All of lore.kernel.org
 help / color / mirror / Atom feed
From: Andrew Morton <akpm@linux-foundation.org>
To: miaox@cn.fujitsu.com
Cc: Nick Piggin <npiggin@suse.de>,
	David Rientjes <rientjes@google.com>,
	Lee Schermerhorn <lee.schermerhorn@hp.com>,
	Paul Menage <menage@google.com>,
	Linux-Kernel <linux-kernel@vger.kernel.org>,
	Linux-MM <linux-mm@kvack.org>
Subject: Re: [PATCH] [PATCH -mmotm] cpuset,mm: use seqlock to protect task->mempolicy and mems_allowed (v2) (was: Re: [PATCH V2 4/4] cpuset,mm: update task's mems_allowed lazily)
Date: Wed, 31 Mar 2010 12:42:01 -0700	[thread overview]
Message-ID: <20100331124201.8cb20a11.akpm@linux-foundation.org> (raw)
In-Reply-To: <4BAB6646.7040302@cn.fujitsu.com>

On Thu, 25 Mar 2010 21:33:58 +0800
Miao Xie <miaox@cn.fujitsu.com> wrote:

> on 2010-3-11 19:03, Nick Piggin wrote:
> >> Ok, I try to make a new patch by using seqlock.
> > 
> > Well... I do think seqlocks would be a bit simpler because they don't
> > require this checking and synchronizing of this patch.
> Hi, Nick Piggin
> 
> I have made a new patch which uses seqlock to protect mems_allowed and mempolicy.
> please review it.

That's an awfully big patch for a pretty small bug?

> Subject: [PATCH] [PATCH -mmotm] cpuset,mm: use seqlock to protect task->mempolicy and mems_allowed (v2)
> 
> Before applying this patch, cpuset updates task->mems_allowed by setting all
> new bits in the nodemask first, and clearing all old unallowed bits later.
> But in the way, the allocator can see an empty nodemask, though it is infrequent.
> 
> The problem is following:
> The size of nodemask_t is greater than the size of long integer, so loading
> and storing of nodemask_t are not atomic operations. If task->mems_allowed
> don't intersect with new_mask, such as the first word of the mask is empty
> and only the first word of new_mask is not empty. When the allocator
> loads a word of the mask before
> 
> 	current->mems_allowed |= new_mask;
> 
> and then loads another word of the mask after
> 
> 	current->mems_allowed = new_mask;
> 
> the allocator gets an empty nodemask.

Probably we could fix this via careful ordering of the updates,
barriers and perhaps some avoicance action at the reader side.
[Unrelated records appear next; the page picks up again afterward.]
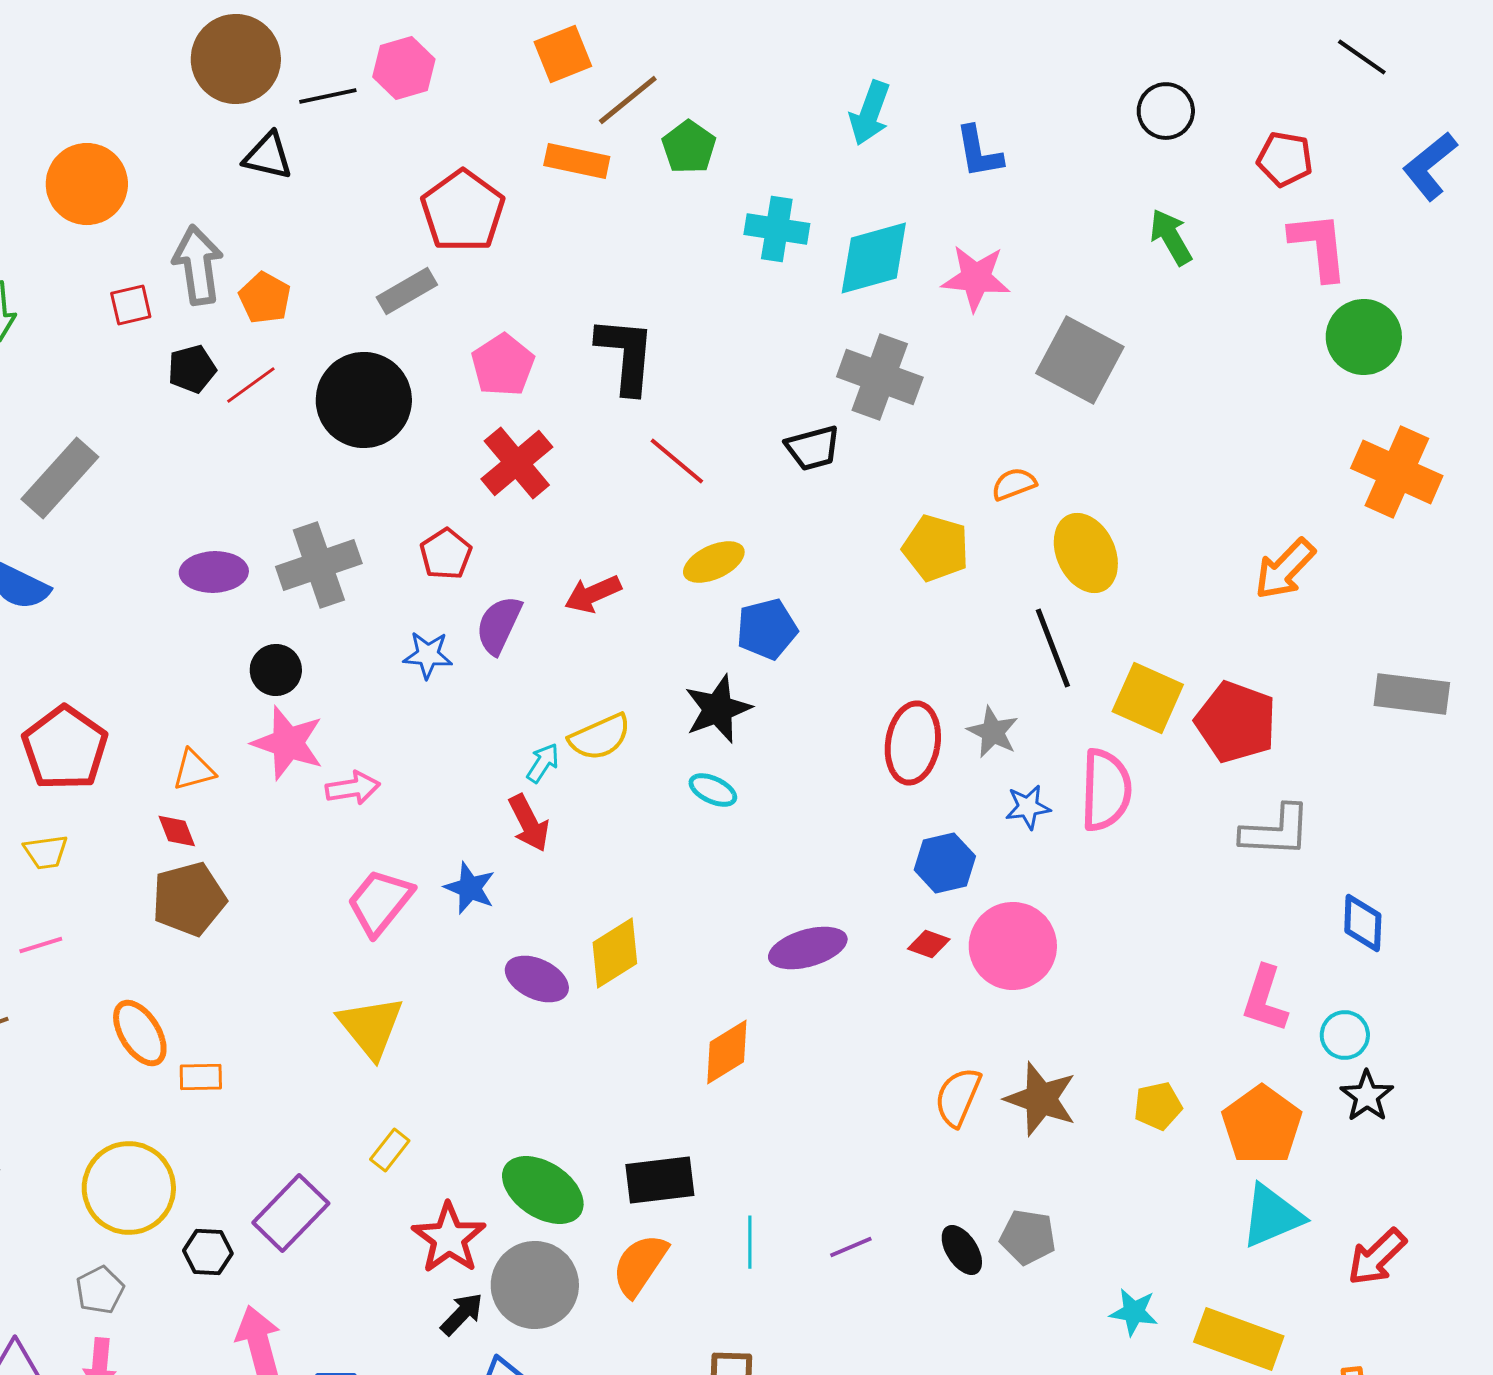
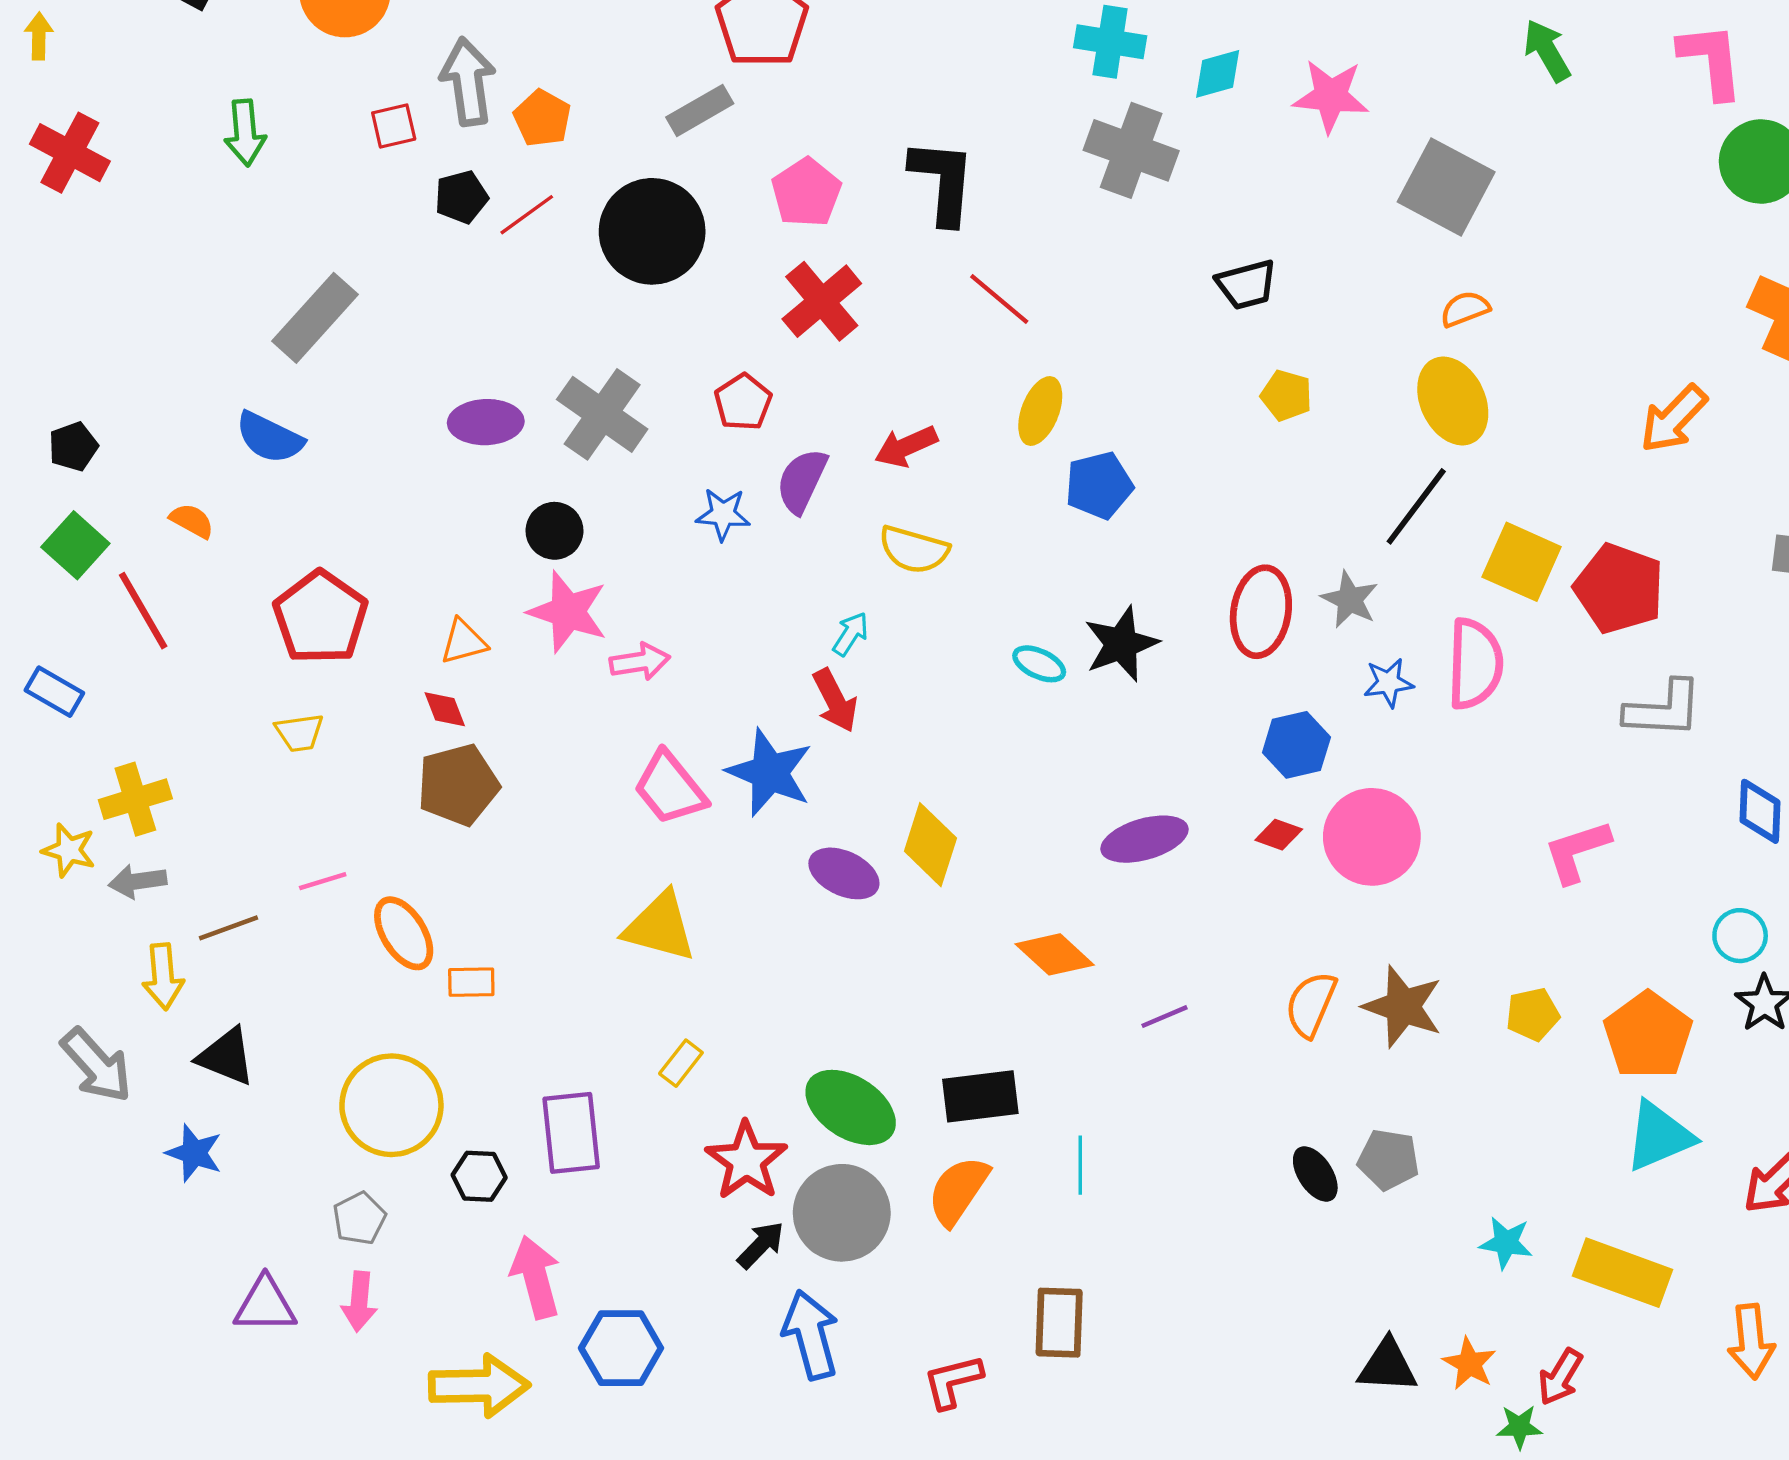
cyan diamond: (874, 258) -> (1218, 74), size x0.6
gray cross: (880, 377) -> (1131, 150), moved
black trapezoid: (813, 448) -> (1247, 285), moved
orange semicircle: (1014, 484) -> (1465, 309), moved
yellow pentagon: (936, 548) -> (1286, 395), size x0.7
yellow ellipse: (714, 562) -> (1040, 411), turned -44
gray cross: (319, 565) -> (602, 414), turned -36
black line: (1053, 648) -> (1416, 506), turned 58
black star: (718, 709) -> (1121, 644), moved
yellow semicircle: (600, 737) -> (914, 550), moved, turned 40
blue star: (470, 888) -> (770, 773), size x1.5
pink trapezoid: (380, 902) -> (670, 788), turned -78
pink line: (41, 945) -> (323, 881), moved
yellow diamond: (615, 953) -> (930, 845), turned -40
pink L-shape: (1265, 999) -> (1577, 851), moved, turned 54
yellow triangle: (371, 1027) -> (660, 927), turned -36
orange diamond: (727, 1052) -> (1055, 954), turned 74
purple rectangle: (291, 1213) -> (571, 1133), turned -50
purple line: (851, 1247) -> (1164, 1017), moved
> Besides that, if the size of nodemask_t is less than the size of long integer,
> there is another problem. when the kernel allocater invokes the following function,
> 
> 	struct zoneref *next_zones_zonelist(struct zoneref *z,
> 						enum zone_type highest_zoneidx,
> 						nodemask_t *nodes,
> 						struct zone **zone)
> 	{
> 		/*
> 		 * Find the next suitable zone to use for the allocation.
> 		 * Only filter based on nodemask if it's set
> 		 */
> 		if (likely(nodes == NULL))
> 			......
>  	       else
> 			while (zonelist_zone_idx(z) > highest_zoneidx ||
> 					(z->zone && !zref_in_nodemask(z, nodes)))
> 				z++;
> 
> 		*zone = zonelist_zone(z);
> 		return z;
> 	}
> 
> if we change nodemask between two calls of zref_in_nodemask(), such as
> 	Task1						Task2
> 	zref_in_nodemask(z = node0's z, nodes = 1-2)
> 	zref_in_nodemask return 0
> 							nodes = 0
> 	zref_in_nodemask(z = node1's z, nodes = 0)
> 	zref_in_nodemask return 0
> z will overflow.

And maybe we can fix this by taking a copy into a local.

> when the kernel allocater accesses task->mempolicy, there is the same problem.

And maybe we can fix those in a similar way.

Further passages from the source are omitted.